Data records -
——————————
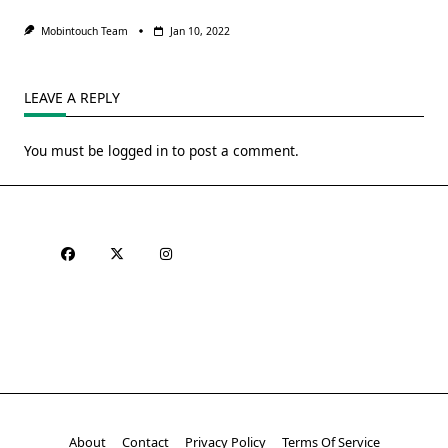
Mobintouch Team
Jan 10, 2022
LEAVE A REPLY
You must be
logged in
to post a comment.
About
Contact
Privacy Policy
Terms Of Service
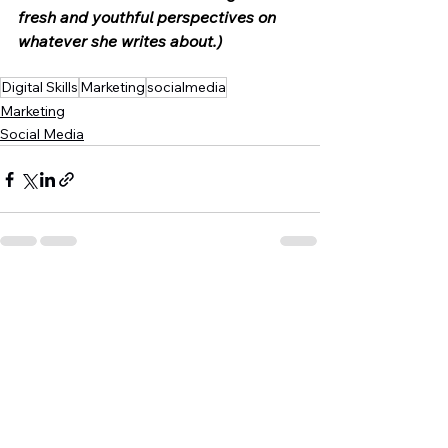
fresh and youthful perspectives on 
whatever she writes about.)
Digital Skills
Marketing
socialmedia
Marketing
Social Media
See All
Recent Posts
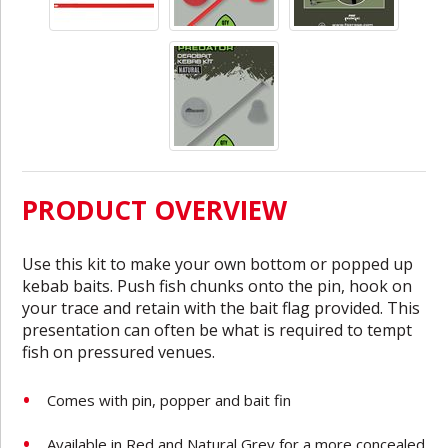
PRODUCT OVERVIEW
Use this kit to make your own bottom or popped up
kebab baits. Push fish chunks onto the pin, hook on
your trace and retain with the bait flag provided. This
presentation can often be what is required to tempt
fish on pressured venues.
Comes with pin, popper and bait fin
Available in Red and Natural Grey for a more concealed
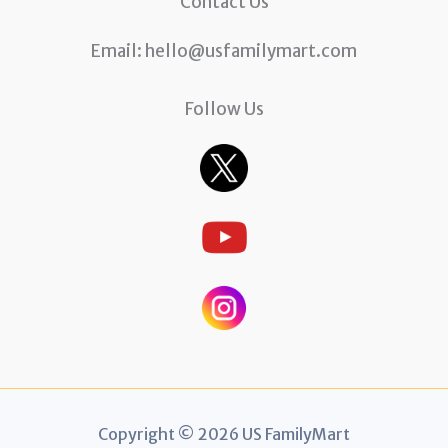
Contact Us
Email:
hello@usfamilymart.com
Follow Us
Copyright © 2026 US FamilyMart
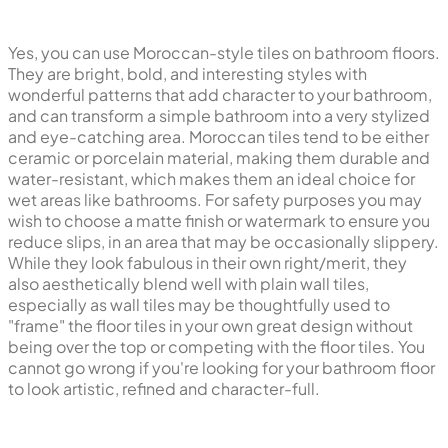
Yes, you can use Moroccan-style tiles on bathroom floors.
They are bright, bold, and interesting styles with
wonderful patterns that add character to your bathroom,
and can transform a simple bathroom into a very stylized
and eye-catching area. Moroccan tiles tend to be either
ceramic or porcelain material, making them durable and
water-resistant, which makes them an ideal choice for
wet areas like bathrooms. For safety purposes you may
wish to choose a matte finish or watermark to ensure you
reduce slips, in an area that may be occasionally slippery.
While they look fabulous in their own right/merit, they
also aesthetically blend well with plain wall tiles,
especially as wall tiles may be thoughtfully used to
"frame" the floor tiles in your own great design without
being over the top or competing with the floor tiles. You
cannot go wrong if you're looking for your bathroom floor
to look artistic, refined and character-full.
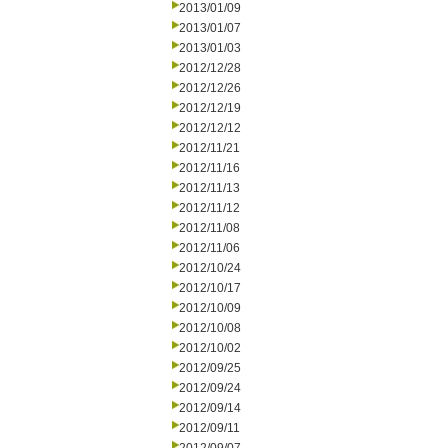
2013/01/09
2013/01/07
2013/01/03
2012/12/28
2012/12/26
2012/12/19
2012/12/12
2012/11/21
2012/11/16
2012/11/13
2012/11/12
2012/11/08
2012/11/06
2012/10/24
2012/10/17
2012/10/09
2012/10/08
2012/10/02
2012/09/25
2012/09/24
2012/09/14
2012/09/11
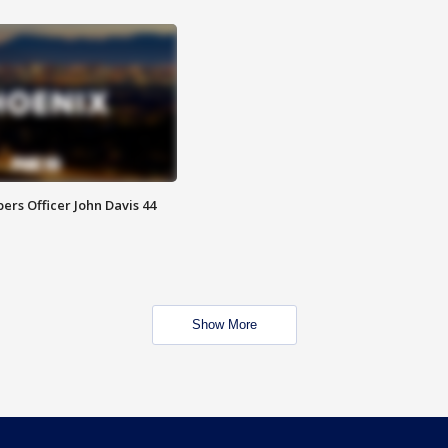
rs Officer John Davis 44
Show More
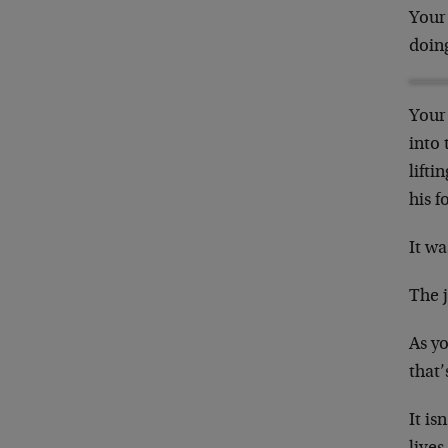
Your 
doing
Your 
into 
lifti
his f
It wa
The j
As yo
that’
It is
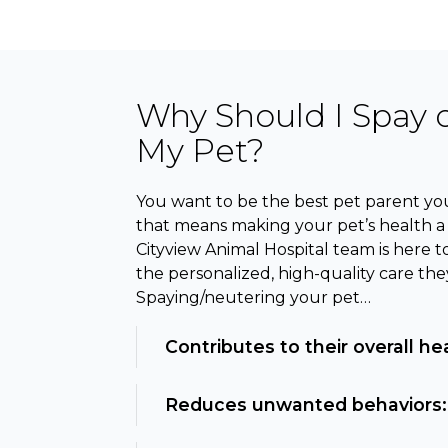
Why Should I Spay 
My Pet?
You want to be the best pet parent you
that means making your pet’s health a t
Cityview Animal Hospital team is here t
the personalized, high-quality care the
Spaying/neutering your pet…
Contributes to their overall he
Reduces unwanted behaviors:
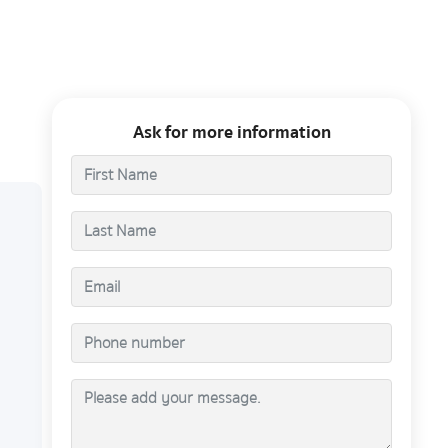
Ask for more information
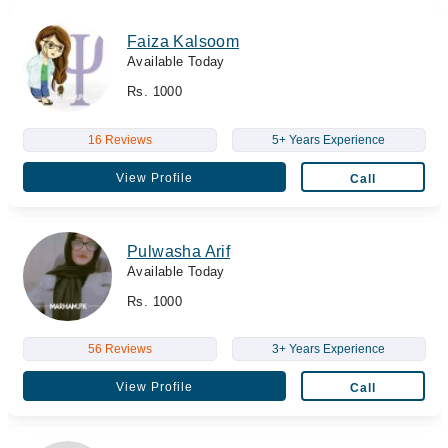
Faiza Kalsoom
Available Today
Rs. 1000
16 Reviews
5+ Years Experience
View Profile
Call
Pulwasha Arif
Available Today
Rs. 1000
56 Reviews
3+ Years Experience
View Profile
Call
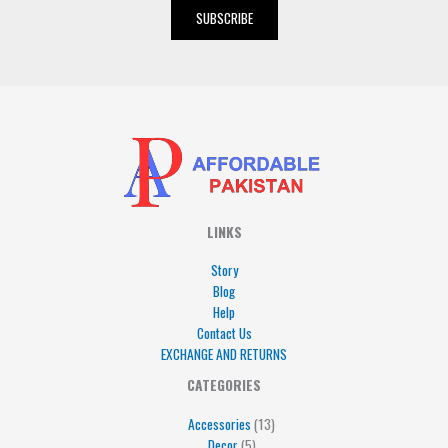
i
SUBSCRIBE
l
*
LINKS
Story
Blog
Help
Contact Us
EXCHANGE AND RETURNS
4
5
5
15
13
CATEGORIES
products
products
products
products
products
Accessories
13
Decor
5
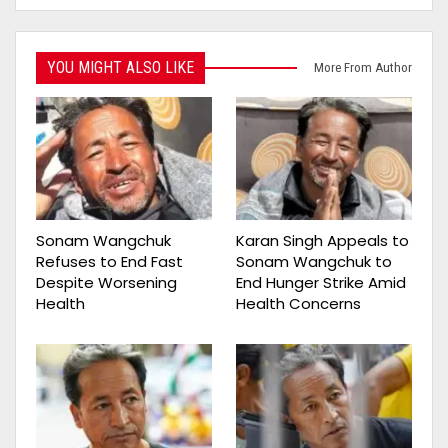
YOU MIGHT ALSO LIKE
More From Author
Sonam Wangchuk
Karan Singh Appeals to
Refuses to End Fast
Sonam Wangchuk to
Despite Worsening
End Hunger Strike Amid
Health
Health Concerns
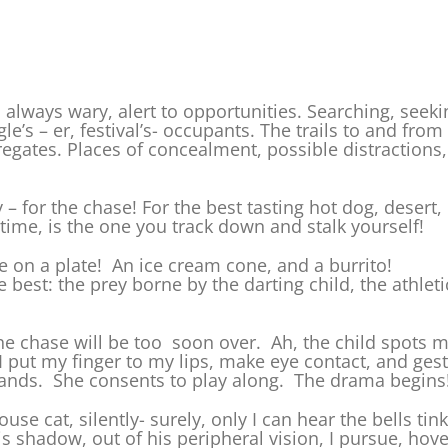
am always wary, alert to opportunities. Searching, see
le’s – er, festival’s- occupants. The trails to and fro
regates. Places of concealment, possible distraction
– for the chase! For the best tasting hot dog, desert,
time, is the one you track down and stalk yourself!
 on a plate! An ice cream cone, and a burrito!
best: the prey borne by the darting child, the athleti
he chase will be too soon over. Ah, the child spots m
I put my finger to my lips, make eye contact, and gestu
tands. She consents to play along. The drama begins
ouse cat, silently- surely, only I can hear the bells ti
his shadow, out of his peripheral vision, I pursue, hov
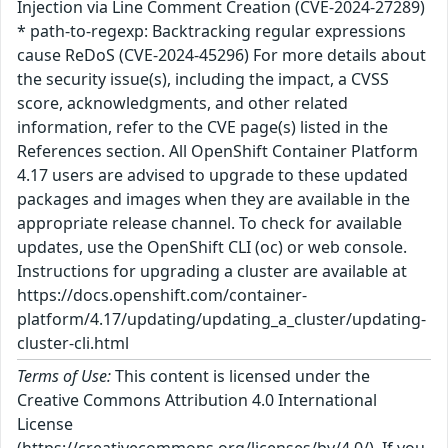
Injection via Line Comment Creation (CVE-2024-27289)
* path-to-regexp: Backtracking regular expressions
cause ReDoS (CVE-2024-45296) For more details about
the security issue(s), including the impact, a CVSS
score, acknowledgments, and other related
information, refer to the CVE page(s) listed in the
References section. All OpenShift Container Platform
4.17 users are advised to upgrade to these updated
packages and images when they are available in the
appropriate release channel. To check for available
updates, use the OpenShift CLI (oc) or web console.
Instructions for upgrading a cluster are available at
https://docs.openshift.com/container-
platform/4.17/updating/updating_a_cluster/updating-
cluster-cli.html
Terms of Use:
This content is licensed under the
Creative Commons Attribution 4.0 International
License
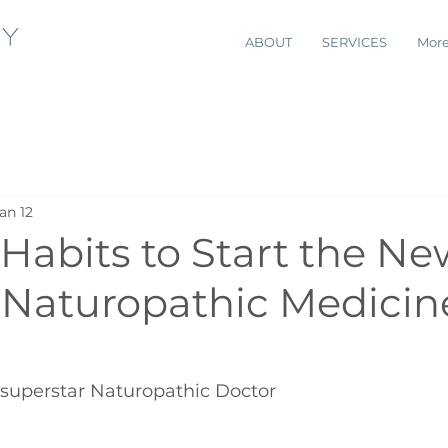
ABOUT
SERVICES
Mor
an 12
Habits to Start the Ne
| Naturopathic Medicin
 superstar Naturopathic Doctor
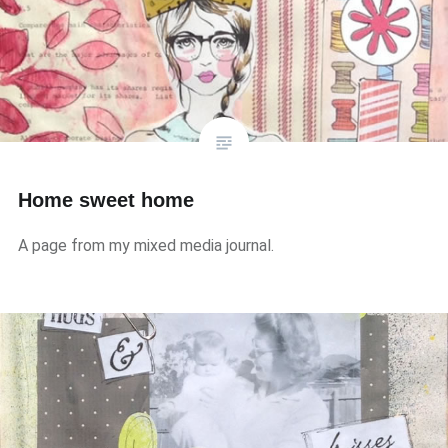
Home sweet home
A page from my mixed media journal.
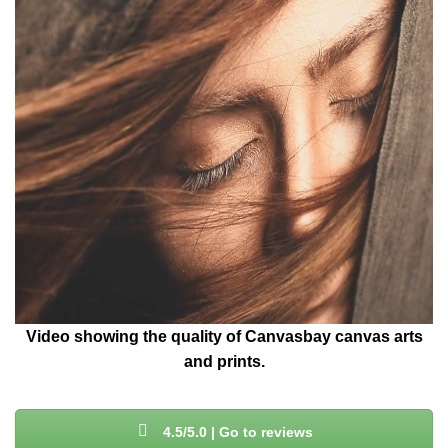
Video showing the quality of Canvasbay canvas arts
and prints.
4.5/5.0 | Go to reviews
——————————
Exercise aim - Reproduce only the lines from the first line of the listing above up to and including the line that holds "especially as wall". Omit the pictures.

Exercise solution -
Mobintouch Team
Jan 10, 2022
LEAVE A REPLY
You must be
logged in
to post a comment.
About
Contact
Privacy Policy
Terms Of Service
fresh and youthful perspectives on 
whatever she writes about.)
Digital Skills
Marketing
socialmedia
Marketing
Social Media
See All
Recent Posts
PRODUCT OVERVIEW
Use this kit to make your own bottom or popped up
kebab baits. Push fish chunks onto the pin, hook on
your trace and retain with the bait flag provided. This
presentation can often be what is required to tempt
fish on pressured venues.
Comes with pin, popper and bait fin
Available in Red and Natural Grey for a more concealed
Contact Us
Email:
hello@usfamilymart.com
Follow Us
Copyright © 2026 US FamilyMart
Yes, you can use Moroccan-style tiles on bathroom floors.
They are bright, bold, and interesting styles with
wonderful patterns that add character to your bathroom,
and can transform a simple bathroom into a very stylized
and eye-catching area. Moroccan tiles tend to be either
ceramic or porcelain material, making them durable and
water-resistant, which makes them an ideal choice for
wet areas like bathrooms. For safety purposes you may
wish to choose a matte finish or watermark to ensure you
reduce slips, in an area that may be occasionally slippery.
While they look fabulous in their own right/merit, they
also aesthetically blend well with plain wall tiles,
especially as wall tiles may be thoughtfully used to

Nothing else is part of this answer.